This project evaluates whether individual driver performance meaningfully impacts revenue and operational outcomes, or whether performance is driven primarily by system-level factors. The objective is to inform where operational focus and analytical effort should be directed.
Operations teams often evaluate performance at the individual driver level under the assumption that driver behavior materially affects revenue and efficiency. This analysis tests that assumption by examining the relationship between driver-level KPIs and revenue outcomes.

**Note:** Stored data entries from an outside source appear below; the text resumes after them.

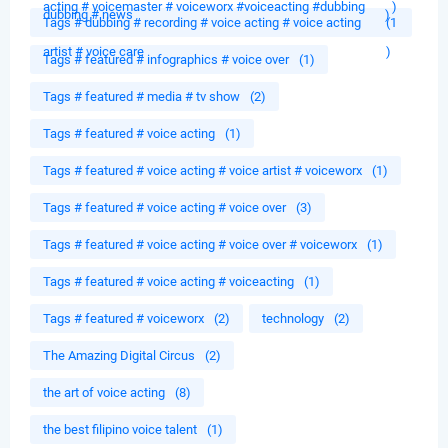
acting # voicemaster # voiceworx #voiceacting #dubbing
)
dubbing # news
)
Tags # dubbing # recording # voice acting # voice acting
(1
artist # voice care
)
Tags # featured # infographics # voice over
(1)
Tags # featured # media # tv show
(2)
Tags # featured # voice acting
(1)
Tags # featured # voice acting # voice artist # voiceworx
(1)
Tags # featured # voice acting # voice over
(3)
Tags # featured # voice acting # voice over # voiceworx
(1)
Tags # featured # voice acting # voiceacting
(1)
Tags # featured # voiceworx
(2)
technology
(2)
The Amazing Digital Circus
(2)
the art of voice acting
(8)
the best filipino voice talent
(1)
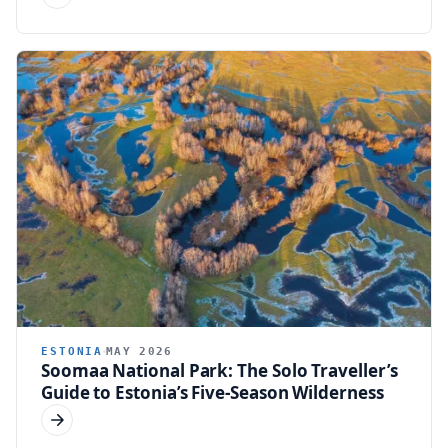
ESTONIA
MAY 2026
Soomaa National Park: The Solo Traveller’s
Guide to Estonia’s Five-Season Wilderness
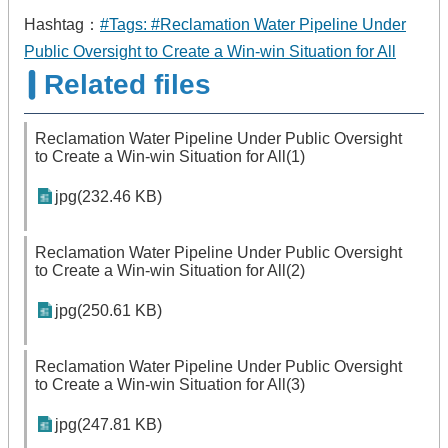
Hashtag：
#Tags: #Reclamation Water Pipeline Under
Public Oversight to Create a Win-win Situation for All
Related files
Reclamation Water Pipeline Under Public Oversight
to Create a Win-win Situation for All(1)
jpg(232.46 KB)
Reclamation Water Pipeline Under Public Oversight
to Create a Win-win Situation for All(2)
jpg(250.61 KB)
Reclamation Water Pipeline Under Public Oversight
to Create a Win-win Situation for All(3)
jpg(247.81 KB)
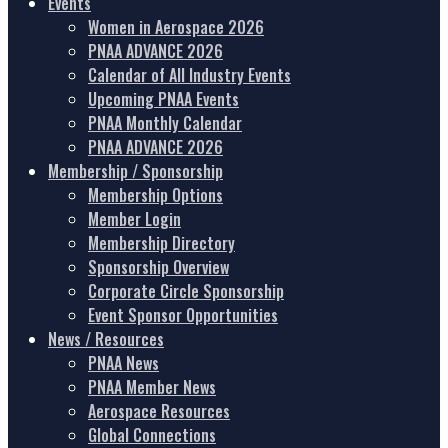
Events
Women in Aerospace 2026
PNAA ADVANCE 2026
Calendar of All Industry Events
Upcoming PNAA Events
PNAA Monthly Calendar
PNAA ADVANCE 2026
Membership / Sponsorship
Membership Options
Member Login
Membership Directory
Sponsorship Overview
Corporate Circle Sponsorship
Event Sponsor Opportunities
News / Resources
PNAA News
PNAA Member News
Aerospace Resources
Global Connections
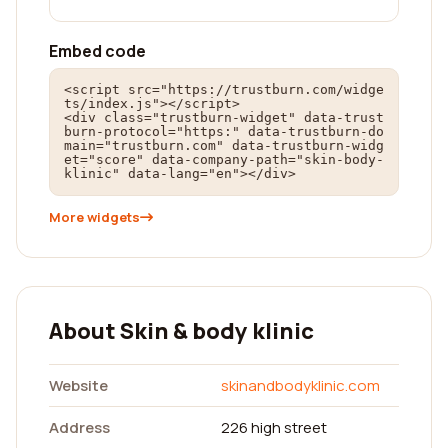
Embed code
<script src="https://trustburn.com/widge
ts/index.js"></script>

<div class="trustburn-widget" data-trust
burn-protocol="https:" data-trustburn-do
main="trustburn.com" data-trustburn-widg
et="score" data-company-path="skin-body-
klinic" data-lang="en"></div>
More widgets
About Skin & body klinic
Website
skinandbodyklinic.com
Address
226 high street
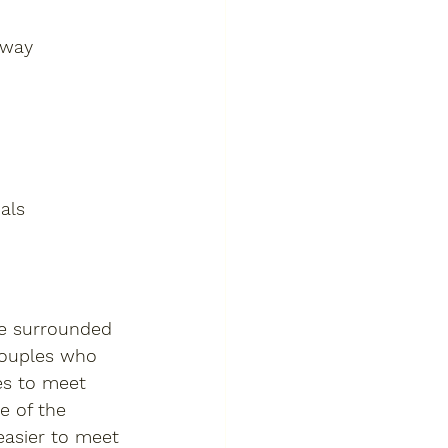
nway 
als
be surrounded 
couples who 
es to meet 
e of the 
easier to meet 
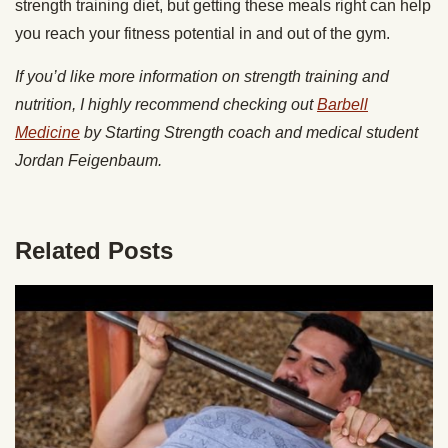
strength training diet, but getting these meals right can help
you reach your fitness potential in and out of the gym.
If you’d like more information on strength training and
nutrition, I highly recommend checking out
Barbell
Medicine
by Starting Strength coach and medical student
Jordan Feigenbaum.
Related Posts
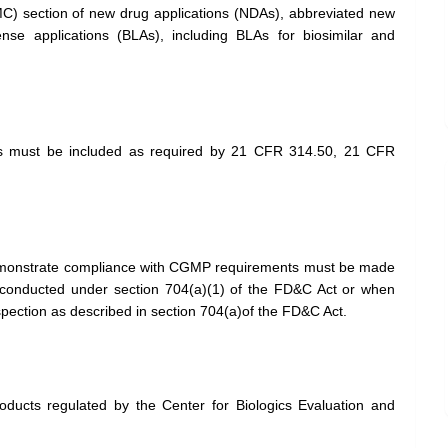
MC) section of new drug applications (NDAs), abbreviated new
ense applications (BLAs), including BLAs for biosimilar and
 must be included as required by 21 CFR 314.50, 21 CFR
demonstrate compliance with CGMP requirements must be made
n conducted under section 704(a)(1) of the FD&C Act or when
spection as described in section 704(a)of the FD&C Act.
oducts regulated by the Center for Biologics Evaluation and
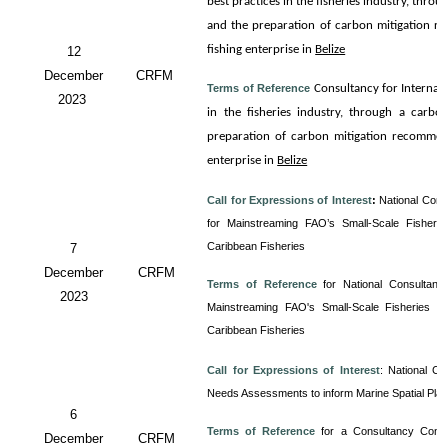
best practices in the fisheries industry, thro
and the preparation of carbon mitigation re
fishing enterprise in
Belize
12
December
CRFM
Terms of Reference
Consultancy for
Internali
2023
in the fisheries industry, through a carbo
preparation of carbon mitigation recommenda
enterprise in
Belize
Call for Expressions of Interest
:
National Cons
for Mainstreaming FAO’s Small-Scale Fisherie
Caribbean Fisheries
7
December
CRFM
Terms of Reference
for
National Consultancy
2023
Mainstreaming FAO's Small-Scale Fisheries Gu
Caribbean Fisheries
Call for Expressions of Interest
:
National Co
Needs Assessments to inform Marine Spatial Pla
6
Terms of Reference
for a Consultancy
Cons
December
CRFM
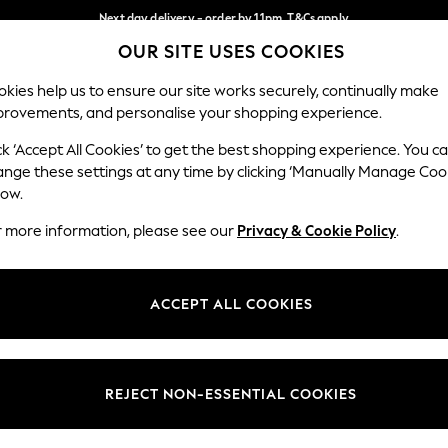
Next day delivery - order by 11pm. T&Cs apply
OUR SITE USES COOKIES
Split the cost with pay in 3.
Find out more
Our Social Networks
kies help us to ensure our site works securely, continually make
provements, and personalise your shopping experience.
SCHOOL
BABY
HOLIDAY
BEAUTY
FURNITURE
ck ‘Accept All Cookies’ to get the best shopping experience. You c
ange these settings at any time by clicking ‘Manually Manage Coo
ge Country
Store Locator
low.
 your shopping location
Find your nearest store
r more information, please see our
Privacy & Cookie Policy
.
ith Us
Departments
ted
Womens
ACCEPT ALL COOKIES
 Options
Mens
Boys
Girls
REJECT NON-ESSENTIAL COOKIES
nces
Home
nts & Wine
Furniture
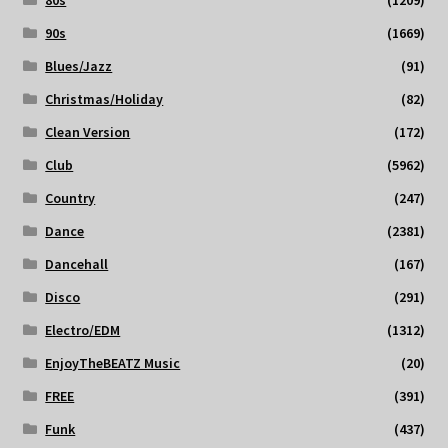
80s
(1209)
90s
(1669)
Blues/Jazz
(91)
Christmas/Holiday
(82)
Clean Version
(172)
Club
(5962)
Country
(247)
Dance
(2381)
Dancehall
(167)
Disco
(291)
Electro/EDM
(1312)
EnjoyTheBEATZ Music
(20)
FREE
(391)
Funk
(437)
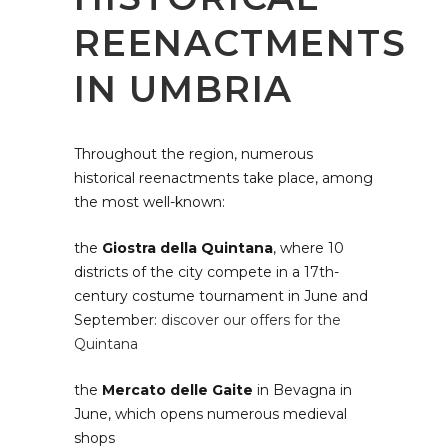
REENACTMENTS
IN UMBRIA
Throughout the region, numerous
historical reenactments take place, among
the most well-known:
the
Giostra della Quintana
, where 10
districts of the city compete in a 17th-
century costume tournament in June and
September:
discover our offers for the
Quintana
the
Mercato delle Gaite
in Bevagna in
June, which opens numerous medieval
shops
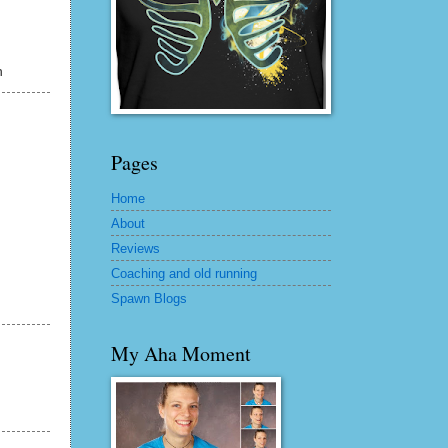
h
Pages
Home
About
Reviews
Coaching and old running
Spawn Blogs
My Aha Moment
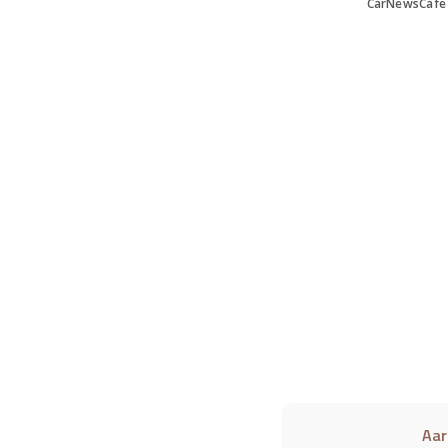
CarNewsCafe
Aar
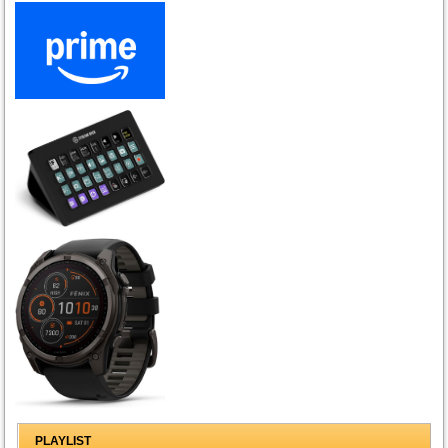
PLAYLIST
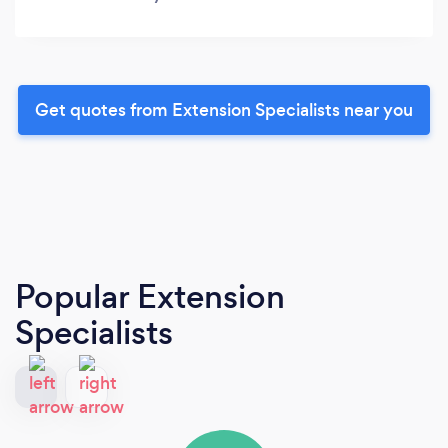
Get quotes from Extension Specialists near you
Popular Extension
Specialists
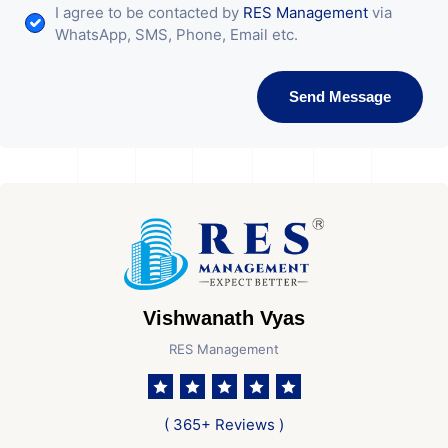
I agree to be contacted by
RES Management
via
WhatsApp, SMS, Phone, Email etc.
Send Message
Vishwanath Vyas
RES Management
( 365+ Reviews )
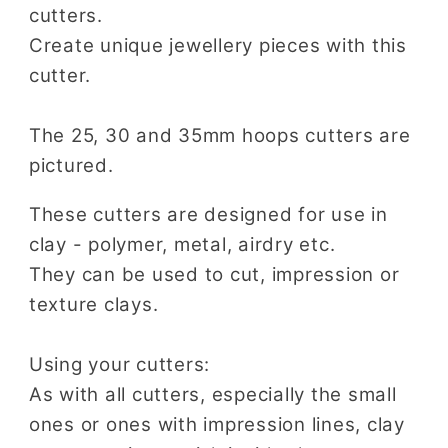
cutters.
Create unique jewellery pieces with this
cutter.
The 25, 30 and 35mm hoops cutters are
pictured.
These cutters are designed for use in
clay - polymer, metal, airdry etc.
They can be used to cut, impression or
texture clays.
Using your cutters:
As with all cutters, especially the small
ones or ones with impression lines, clay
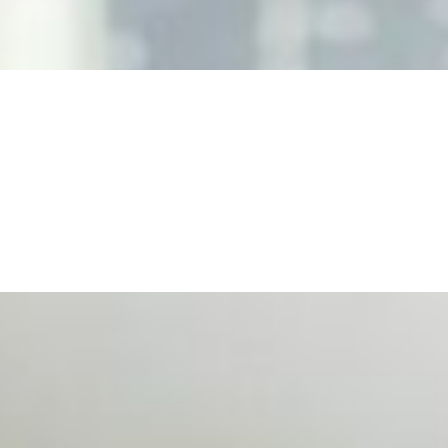
, leaders must understand automation bias, AI governance, a
n Event Management
d data are becoming key to successful and profitable even
se Productivity
eing with a fundamental disconnect: treating it as a periph
d NIW
AI has shortened product development cycles, globalised the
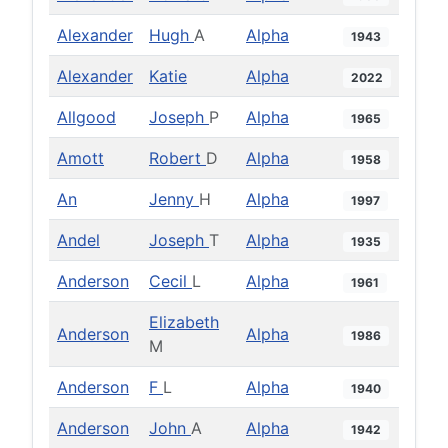
Alexander
Hugh
A
Alpha
1943
Alexander
Katie
Alpha
2022
Allgood
Joseph
P
Alpha
1965
Amott
Robert
D
Alpha
1958
An
Jenny
H
Alpha
1997
Andel
Joseph
T
Alpha
1935
Anderson
Cecil
L
Alpha
1961
Elizabeth
Anderson
Alpha
1986
M
Anderson
F
L
Alpha
1940
Anderson
John
A
Alpha
1942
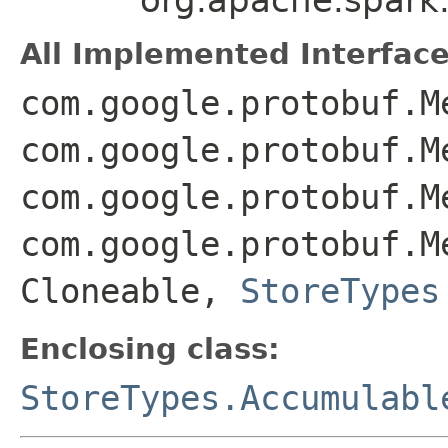
All Implemented Interface
com.google.protobuf.M
com.google.protobuf.M
com.google.protobuf.M
com.google.protobuf.M
Cloneable,
StoreTypes
Enclosing class:
StoreTypes.Accumulabl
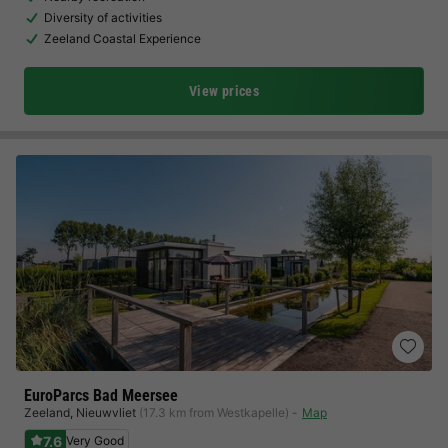
Diversity of activities
Zeeland Coastal Experience
View prices
EuroParcs Bad Meersee
Zeeland
,
Nieuwvliet
(17.3 km from Westkapelle)
Map
7.6
Very Good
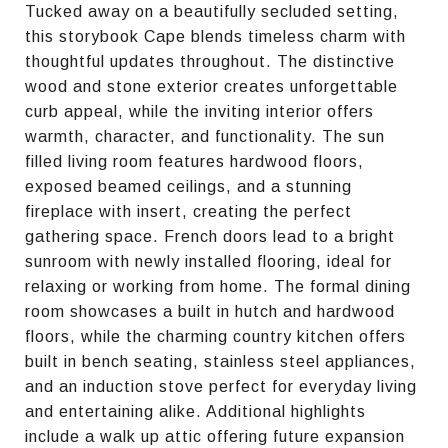
Tucked away on a beautifully secluded setting,
this storybook Cape blends timeless charm with
thoughtful updates throughout. The distinctive
wood and stone exterior creates unforgettable
curb appeal, while the inviting interior offers
warmth, character, and functionality. The sun
filled living room features hardwood floors,
exposed beamed ceilings, and a stunning
fireplace with insert, creating the perfect
gathering space. French doors lead to a bright
sunroom with newly installed flooring, ideal for
relaxing or working from home. The formal dining
room showcases a built in hutch and hardwood
floors, while the charming country kitchen offers
built in bench seating, stainless steel appliances,
and an induction stove perfect for everyday living
and entertaining alike. Additional highlights
include a walk up attic offering future expansion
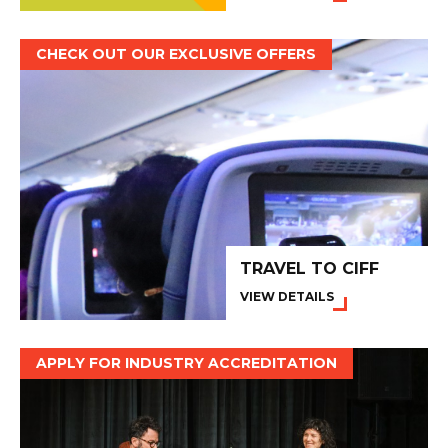
CHECK OUT OUR EXCLUSIVE OFFERS
TRAVEL TO CIFF
VIEW DETAILS
APPLY FOR INDUSTRY ACCREDITATION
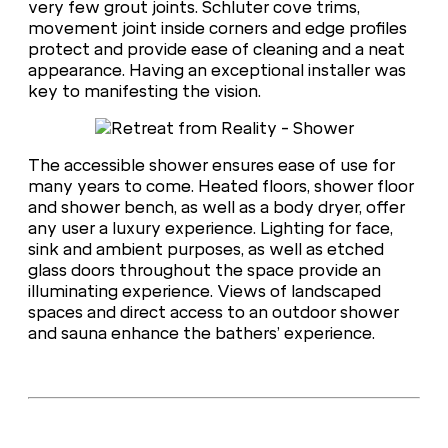
very few grout joints. Schluter cove trims,
movement joint inside corners and edge profiles
protect and provide ease of cleaning and a neat
appearance. Having an exceptional installer was
key to manifesting the vision.
The accessible shower ensures ease of use for
many years to come. Heated floors, shower floor
and shower bench, as well as a body dryer, offer
any user a luxury experience. Lighting for face,
sink and ambient purposes, as well as etched
glass doors throughout the space provide an
illuminating experience. Views of landscaped
spaces and direct access to an outdoor shower
and sauna enhance the bathers’ experience.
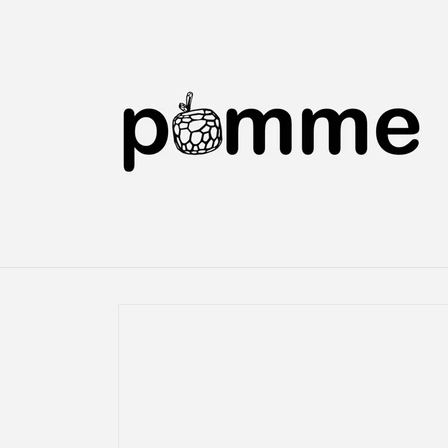
Skip to
content
Skip to
product
information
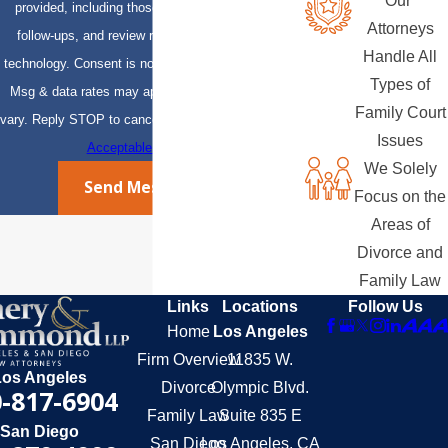
Our
provided, including those related to your inquiry,
Attorneys
follow-ups, and review requests, via automated
Handle All
technology. Consent is not a condition of purchase.
Types of
Msg & data rates may apply. Msg frequency may
Family Court
vary. Reply STOP to cancel or HELP for assistance.
Issues
Acceptable Use Policy
We Solely
Send Message
Focus on the
Areas of
Divorce and
Family Law
Links
Locations
Follow Us
Home
Los Angeles
Firm Overview
11835 W.
Los Angeles
Divorce
Olympic Blvd.
-817-6904
Family Law
Suite 835 E
San Diego
San Diego
Los Angeles, CA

- Driver-level performance metrics showed minimal variation across individuals
- Individual driver KPIs exhibited limited explanatory power with respect to revenue outcomes
- Results indicate that system-level operational factors, rather than individual driver performance, are more likely to drive revenue and efficiency
- Individual driver performance is unlikely to be a high-impact management lever
- Operational improvement efforts would likely yield greater returns by focusing on routing, load characteristics, demand patterns, or pricing
- The analysis helps prevent misallocation of management attention and analytics resources toward low-impact drivers
- Defined the analytical question based on common operational assumptions around driver performance
- Designed a relational data model and created SQL views to standardize KPI definitions, using CTEs for ad-hoc analysis and validation
- Visualized performance distributions, comparisons, and trends using Power BI
- SQL scripts for data modeling, KPI calculation, and validation
- Reusable SQL views supporting consistent performance definitions
- Interactive Power BI dashboards for fleet-level monitoring and trend analysis
Future iterations of this project will incorporate route-level, load-level, and time-based demand data to evaluate system-level drivers of operational performance identified by this analysis.